_WORK ITEM_
Exactly the lines from the beginning of the records below through the line with "separado de otros" must be given again, without pictures.
- - - - - - -
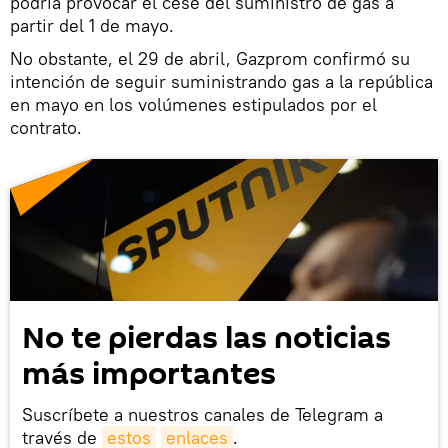
podría provocar el cese del suministro de gas a
partir del 1 de mayo.
No obstante, el 29 de abril, Gazprom confirmó su
intención de seguir suministrando gas a la república
en mayo en los volúmenes estipulados por el
contrato.
No te pierdas las noticias
más importantes
Suscríbete a nuestros canales de Telegram a
través de
estos
enlaces
.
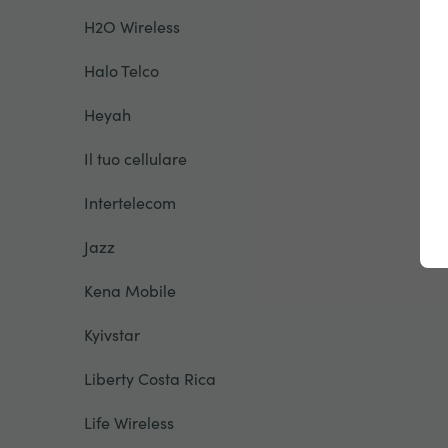
H2O Wireless
Halo Telco
Heyah
Il tuo cellulare
Intertelecom
Jazz
Kena Mobile
Kyivstar
Liberty Costa Rica
Life Wireless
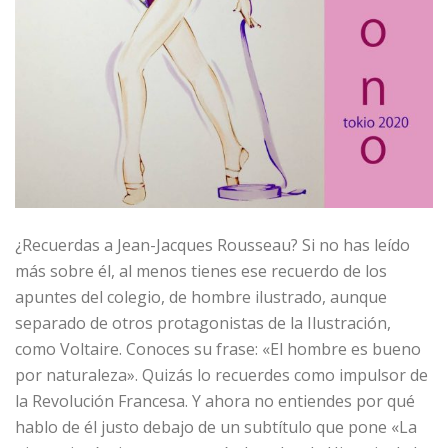
¿Recuerdas a Jean-Jacques Rousseau? Si no has leído
más sobre él, al menos tienes ese recuerdo de los
apuntes del colegio, de hombre ilustrado, aunque
separado de otros protagonistas de la Ilustración,
como Voltaire. Conoces su frase: «El hombre es bueno
por naturaleza». Quizás lo recuerdes como impulsor de
la Revolución Francesa. Y ahora no entiendes por qué
hablo de él justo debajo de un subtítulo que pone «La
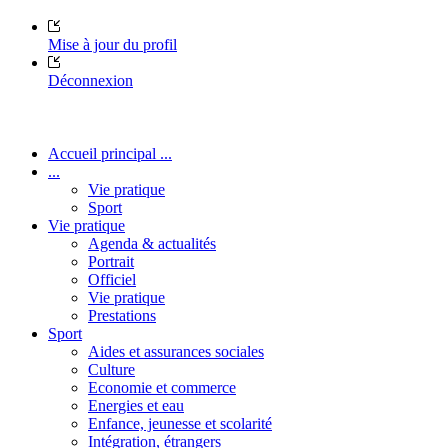
Mise à jour du profil
Déconnexion
Accueil principal ...
...
Vie pratique
Sport
Vie pratique
Agenda & actualités
Portrait
Officiel
Vie pratique
Prestations
Sport
Aides et assurances sociales
Culture
Economie et commerce
Energies et eau
Enfance, jeunesse et scolarité
Intégration, étrangers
- - - - - - -
_TASK OUTPUT_
podría provocar el cese del suministro de gas a
partir del 1 de mayo.
No obstante, el 29 de abril, Gazprom confirmó su
intención de seguir suministrando gas a la república
en mayo en los volúmenes estipulados por el
contrato.
No te pierdas las noticias
más importantes
Suscríbete a nuestros canales de Telegram a
través de
estos
enlaces
.
H2O Wireless
Halo Telco
Heyah
Il tuo cellulare
Intertelecom
Jazz
Kena Mobile
Kyivstar
Liberty Costa Rica
Life Wireless
¿Recuerdas a Jean-Jacques Rousseau? Si no has leído
más sobre él, al menos tienes ese recuerdo de los
apuntes del colegio, de hombre ilustrado, aunque
separado de otros protagonistas de la Ilustración,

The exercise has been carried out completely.